Una proposta «straordinariamente generosa da parte di Israele». Per il segretario di Stato americano Antony Blinken, ieri in visita in Arabia saudita, la bozza sul tavolo delle trattative indirette, in corso al Cairo fra Hamas e Israele, include concessioni che potrebbero essere decisive per il «sì» dei terroristi palestinesi. L'Egitto si è detto ottimista e una delegazione israeliana composta da rappresentanti di Mossad, Idf e Shin Bet potrebbe partire per la capitale egiziana oggi, anche questo un segno incoraggiante, ma impossibile sapere se decisivo. Hamas si pronuncerà in queste ore e un via libera porterebbe a una tregua iniziale di qualche settimana, un giorno per ogni ostaggio liberato. Si spera in una quarantina di giorni di tregua, circa sei settimane, per 33 ostaggi liberi. Si lavora su un numero fra i 20 e i 33 rapiti (con precedenza a donne, malati, anziani e over 50), in cambio anche della scarcerazione di un primo gruppo di detenuti palestinesi. Israele chiedeva inizialmente 40 ostaggi liberi, un passo indietro, fra gli altri, che spiega la «generosità» di cui parla Blinken, ma anche la convinzione che dei 133 rapiti a Gaza, dopo ben 206 giorni, in cento sarebbero già morti. La seconda fase prevederebbe il ritorno degli altri ostaggi, compresi i soldati catturati e i cadaveri di chi non è sopravvissuto, oltre alla liberazione di un secondo gruppo di detenuti palestinesi, tra cui potrebbero esserci condannati per terrorismo. Sarebbe anche accordato ai palestinesi lo spostamento verso il nord di Gaza, che Hamas chiede da tempo, e un graduale, limitato ritiro dell'Idf da alcune posizioni nella Striscia. Sullo stop completo delle ostilità, Israele lo concederà solo dopo aver raggiunto tutti gli obiettivi.

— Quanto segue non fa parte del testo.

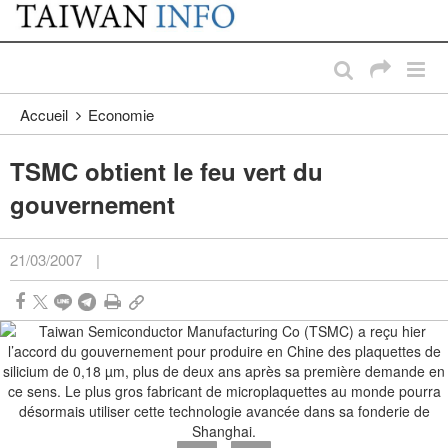
:::
Passer au contenu principal
:::
Accueil
Economie
TSMC obtient le feu vert du
gouvernement
21/03/2007
|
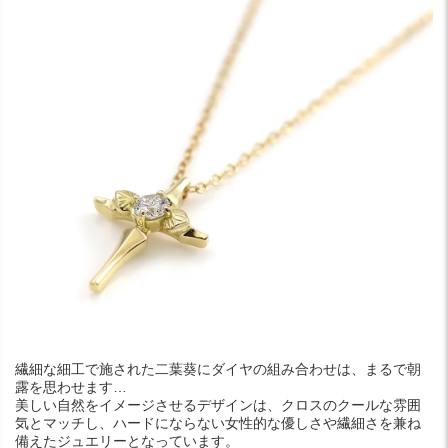
繊細な細工で施された二葉葵にダイヤの組み合わせは、まるで朝
露を思わせます…
美しい自然をイメージさせるデザインは、クロスのクールな雰囲
気とマッチし、ハードにならない女性的な優しさや繊細さを兼ね
備えたジュエリーとなっています。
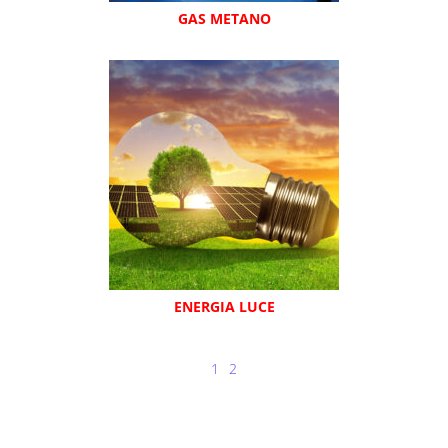
GAS METANO
ENERGIA LUCE
1
2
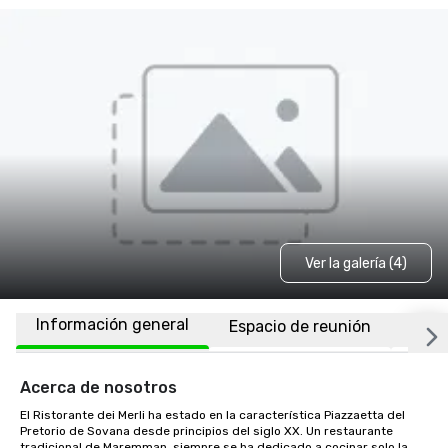
Ver la galería (4)
Información general
Espacio de reunión
Ubic
Acerca de nosotros
El Ristorante dei Merli ha estado en la característica Piazzaetta del 
Pretorio de Sovana desde principios del siglo XX. Un restaurante 
tradicional de Maremman, siempre se ha dedicado a cocinar solo la 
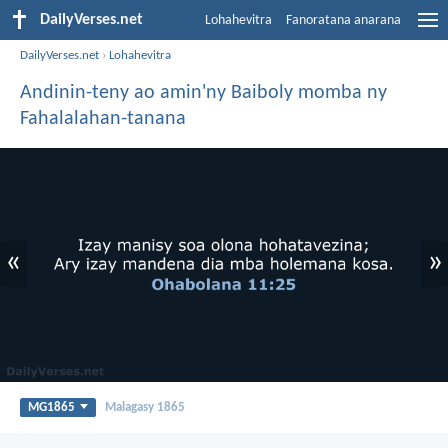
DailyVerses.net
Lohahevitra
Fanoratana anarana
DailyVerses.net
›
Lohahevitra
Andinin-teny ao amin'ny Baiboly momba ny
Fahalalahan-tanana
«
»
MG1865
Malagasy 1865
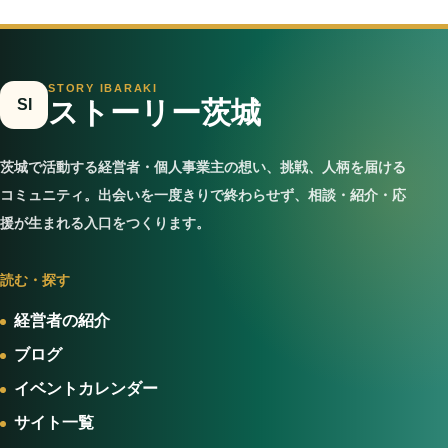
STORY IBARAKI
SI
ストーリー茨城
茨城で活動する経営者・個人事業主の想い、挑戦、人柄を届ける
コミュニティ。出会いを一度きりで終わらせず、相談・紹介・応
援が生まれる入口をつくります。
読む・探す
経営者の紹介
ブログ
イベントカレンダー
サイト一覧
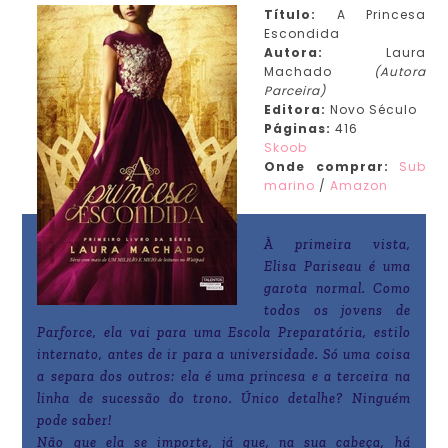
Título
:
A Princesa
Escondida
Autora:
Laura
Machado
(Autora
Parceira)
Editora:
Novo Século
Páginas:
416
Skoob
Onde
comprar:
Sub
marino
/
Amazon
À primeira vista,
Elisa Pariseau é uma
garota normal. Como
todos os jovens de
Parforce, ela vai para uma Escola Preparatória, estilo
internato, antes de ir para a universidade. Só uma coisa
a separa dos outros: ela é uma princesa e a terceira na
linha de sucessão do trono. Único detalhe? Ninguém
pode saber!
Não que ela se importe, já que, na sua cabeça, há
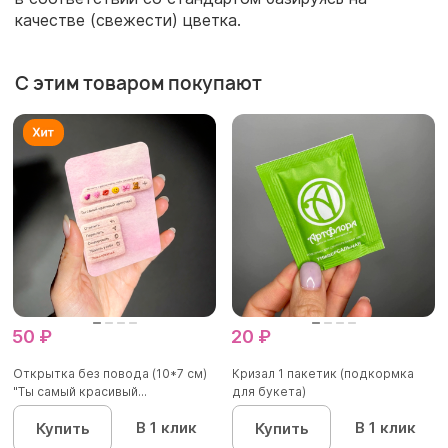
качестве (свежести) цветка.
С этим товаром покупают
50 ₽
20 ₽
Открытка без повода (10*7 см)
Кризал 1 пакетик (подкормка
"Ты самый красивый...
для букета)
В 1 клик
В 1 клик
Купить
Купить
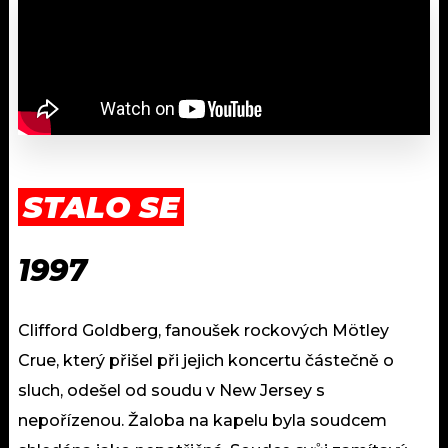
STALO SE
1997
Clifford Goldberg, fanoušek rockových Mötley
Crue, který přišel při jejich koncertu částečně o
sluch, odešel od soudu v New Jersey s
nepořízenou. Žaloba na kapelu byla soudcem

Il capo della diplomazia americana, al settimo viaggio nella regione, ha lavorato ieri da Riad per il cessate il fuoco nella Striscia ma anche per piani di lungo termine. È «quasi concluso» - ha annunciato - il patto di sicurezza tra Stati Uniti e Arabia Saudita che comprende la normalizzazione delle relazioni con Israele». Washington è impegnata a una soluzione che porti a uno Stato palestinese dopo la fine della guerra. Un impegno annunciato anche dal «ministro degli esteri» della Ue Josep Borrell, secondo cui diversi Paesi europei riconosceranno lo Stato palestinese entro fine maggio. Di questo, come del futuro governo di Gaza, il segretario di Stato Usa, che in Arabia saudita ha incontrato il principe ereditario Bin Salman, ha discusso con il ministro degli esteri saudita Bin Farhan, prima dell'arrivo, oggi, in Giordania e Israele.
Ora, però, l'urgenza è il conflitto nella Striscia. Dal World Economic Forum di Riad, la capitale saudita dove Blinken ha anche incontrato il ministro degli esteri Antonio Tajani per scongiurare un deterioramento della crisi, il segretario di Stato Usa ha messo fretta ad Hamas, l'ha esortato a «decidere presto» e ha ribadito che il gruppo palestinese è la sola cosa che si frappone tra il popolo di Gaza e un cessate il fuoco. Se non si trovasse un'intesa, i piani israeliani di offensiva su larga scala a Rafah potrebbero concretizzarsi, mentre la città nel sud della Striscia viene già colpita dal cielo, come Gaza City, in raid che ieri hanno fatto circa 30 morti, portando a quasi 35mila le vittime. Blinken sottolinea la forte contrarietà americana per l'offensiva a Rafah, soprattutto perché gli Usa «non hanno ancora visto i piani per l'evacuazione» del milione e mezzo di civili nell'area, per i quali si prospetta un disastro umanitario. «Ci hanno assicurato che non andranno a Rafah finché non avremo avuto la possibilità di condividere veramente con loro le nostre prospettive e preoccupazioni», ha spiegato la Casa Bianca.
L'esito delle trattative con Hamas sarà decisivo. Ma c'è un forte timore. Il governo israeliano rischia che la Corte penale internazionale dell'Aja (Cpi) emetta mandati di arresto nei confronti del primo ministro Benjamin Netanyahu e di alti funzionari per crimini di guerra.
Secondo indiscrezioni, dopo la «pressione telefonica senza sosta» di Israele, Washington starebbe tentando «un disperato sforzo diplomatico» per evitare «un grave deterioramento dello status internazionale d'Israele». Si teme che i mandati d'arresto facciano naufragare la tregua.